PROBLEM DETAILS
Everything from the line containing "Digital products" to the end of the records should be reproduced exactly, and nothing before it.

INPUT MATERIAL
|---|
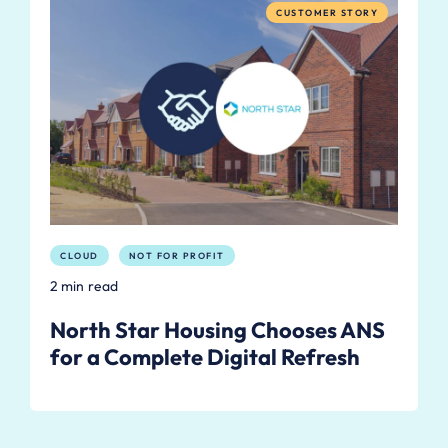
CUSTOMER STORY
CLOUD
NOT FOR PROFIT
2 min read
North Star Housing Chooses ANS
for a Complete Digital Refresh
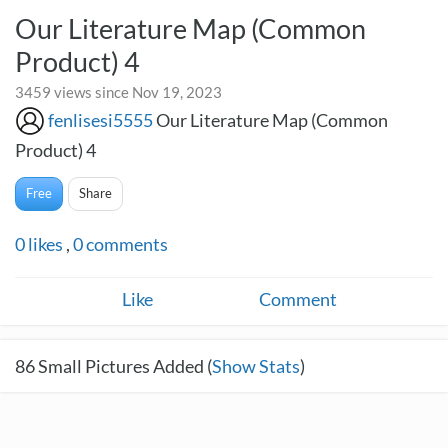
Our Literature Map (Common
Product) 4
3459 views since Nov 19, 2023
fenlisesi5555
Our Literature Map (Common
Product) 4
Free
Share
0
likes
,
0
comments
Like
Comment
86
Small Pictures Added (
Show Stats
)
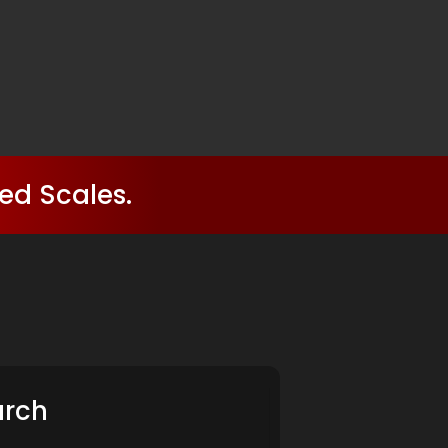
ed Scales.
arch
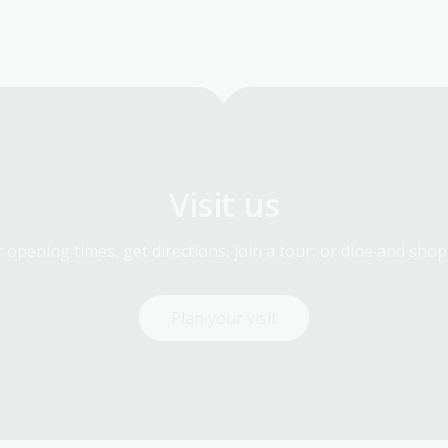
Visit us
 opening times, get directions, join a tour, or dine and shop
Plan your visit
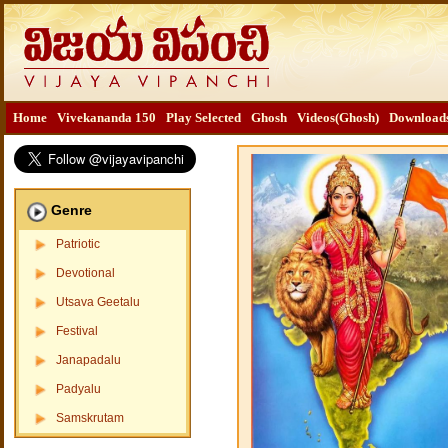
Home
Vivekananda 150
Play Selected
Ghosh
Videos(Ghosh)
Download
Genre
Patriotic
Devotional
Utsava Geetalu
Festival
Janapadalu
Padyalu
Samskrutam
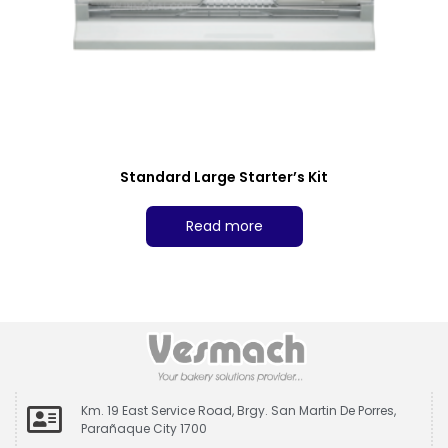
Standard Large Starter’s Kit
Read more
Km. 19 East Service Road, Brgy. San Martin De Porres,
Parañaque City 1700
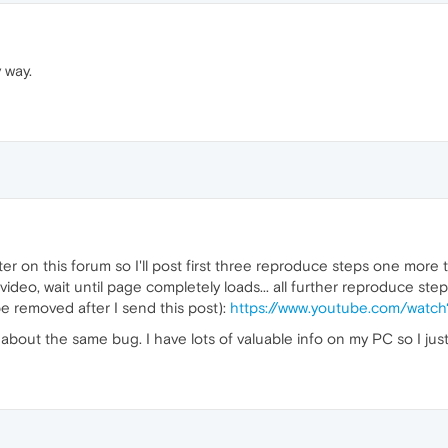
y way.
ilter on this forum so I'll post first three reproduce steps one more t
eo, wait until page completely loads... all further reproduce step
be removed after I send this post):
https://www.youtube.com/watc
 about the same bug. I have lots of valuable info on my PC so I just 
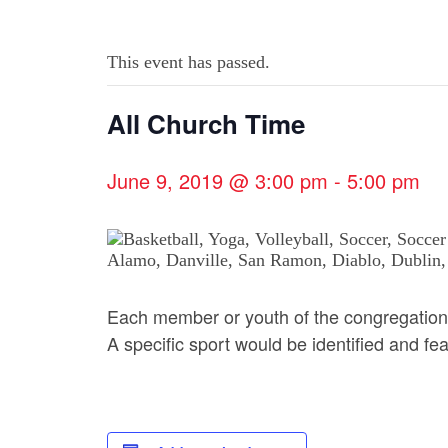
This event has passed.
All Church Time
June 9, 2019 @ 3:00 pm
-
5:00 pm
Each member or youth of the congregation
A specific sport would be identified and fe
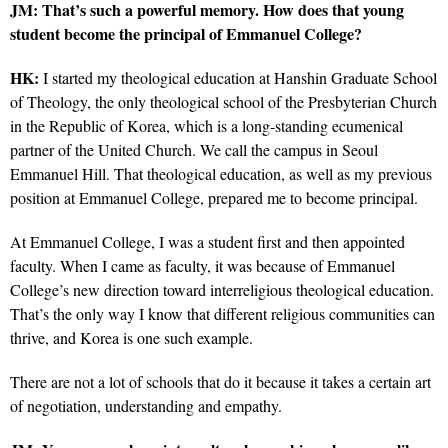
JM: That’s such a powerful memory. How does that young
student become the principal of Emmanuel College?
HK:
I started my theological education at Hanshin Graduate School
of Theology, the only theological school of the Presbyterian Church
in the Republic of Korea, which is a long-standing ecumenical
partner of the United Church. We call the campus in Seoul
Emmanuel Hill. That theological education, as well as my previous
position at Emmanuel College, prepared me to become principal.
At Emmanuel College, I was a student first and then appointed
faculty. When I came as faculty, it was because of Emmanuel
College’s new direction toward interreligious theological education.
That’s the only way I know that different religious communities can
thrive, and Korea is one such example.
There are not a lot of schools that do it because it takes a certain art
of negotiation, understanding and empathy.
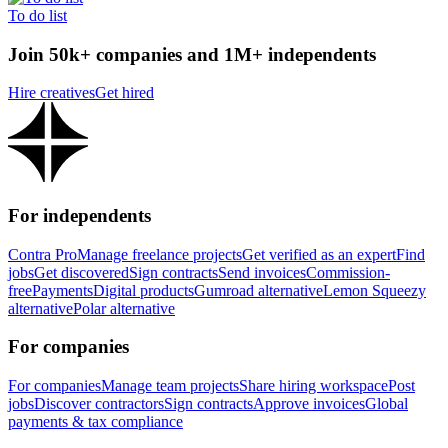
To do list
Join 50k+ companies and 1M+ independents
Hire creatives
Get hired
For independents
Contra Pro
Manage freelance projects
Get verified as an expert
Find
jobs
Get discovered
Sign contracts
Send invoices
Commission-
free
Payments
Digital products
Gumroad alternative
Lemon Squeezy
alternative
Polar alternative
For companies
For companies
Manage team projects
Share hiring workspace
Post
jobs
Discover contractors
Sign contracts
Approve invoices
Global
payments & tax compliance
|---|
THE COMPLETED TASK
Digital products
Gumroad alternative
Lemon Squeezy
alternative
Polar alternative
For companies
For companies
Manage team projects
Share hiring workspace
Post
jobs
Discover contractors
Sign contracts
Approve invoices
Global
payments & tax compliance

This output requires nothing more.